A new company called Kno has created a large 14-inch tablet geared for students and electronic textbooks. The only problem is this has been tried before and it failed terribly.
At 14.1 inches, the display of the Kno tablet will be much bigger than the iPad, which some consumers already feel is too big.
It will have an LCD touch-screen display and let users take notes, highlight text, or even doodle in the margins.
The only problem here is that this is not a new idea. Amazon tried the same thing with the Kindle DX, a device with a 9.7-inch display that was predominantly marketed as a college textbook replacement.

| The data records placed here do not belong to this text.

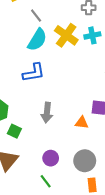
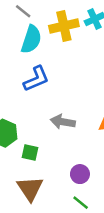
yellow cross: (66, 35) -> (64, 26), turned -35
gray arrow: (47, 113) -> (63, 122), turned 108

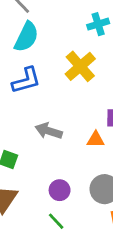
yellow cross: (64, 26) -> (80, 66), moved, turned -36

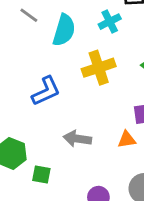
cyan semicircle: (26, 37) -> (64, 30), moved
yellow cross: (80, 66) -> (99, 68), turned 32

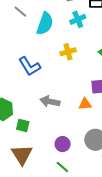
yellow cross: (99, 68) -> (68, 52), size x0.7
blue L-shape: (46, 91) -> (30, 66), turned 80

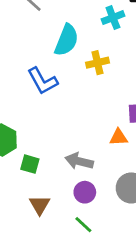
cyan semicircle: (45, 24) -> (66, 40), moved
gray arrow: (50, 101) -> (79, 161), moved
brown triangle: (22, 155) -> (40, 205), moved, size x0.7

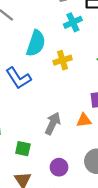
gray arrow: (79, 161) -> (53, 123), moved, turned 105
green square: (30, 164) -> (23, 149), moved

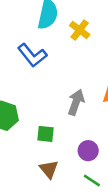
yellow cross: (63, 60) -> (80, 30), turned -30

But something funny happened when Amazon went out and did market research. It found that students actually prefer having giant, bulky textbooks. It helps to be able to skim through a book, dog-ear pages, and follow along in class.
Where Kno could possibly succeed is in a second version of the tablet: a dual-screen device that will more accurately simulate the feeling of a real book.
Kno also has a unique idea by working with textbook publishers to let consumers just buy one chapter at a time. Additionally, students really hated load times on the Kindle so if Kno can cut back on that it has a chance.
So it’s doing some interesting stuff that Amazon never bothered with. But still, nothing can change the feeling that students get from thumbing through a physical textbook.
The Dual Screen version of the tablet will be “under $1000” and the single-screen one will be “absolutely cheaper,” according to quotes from Kno CEO Osman Rashid on Tech Crunch.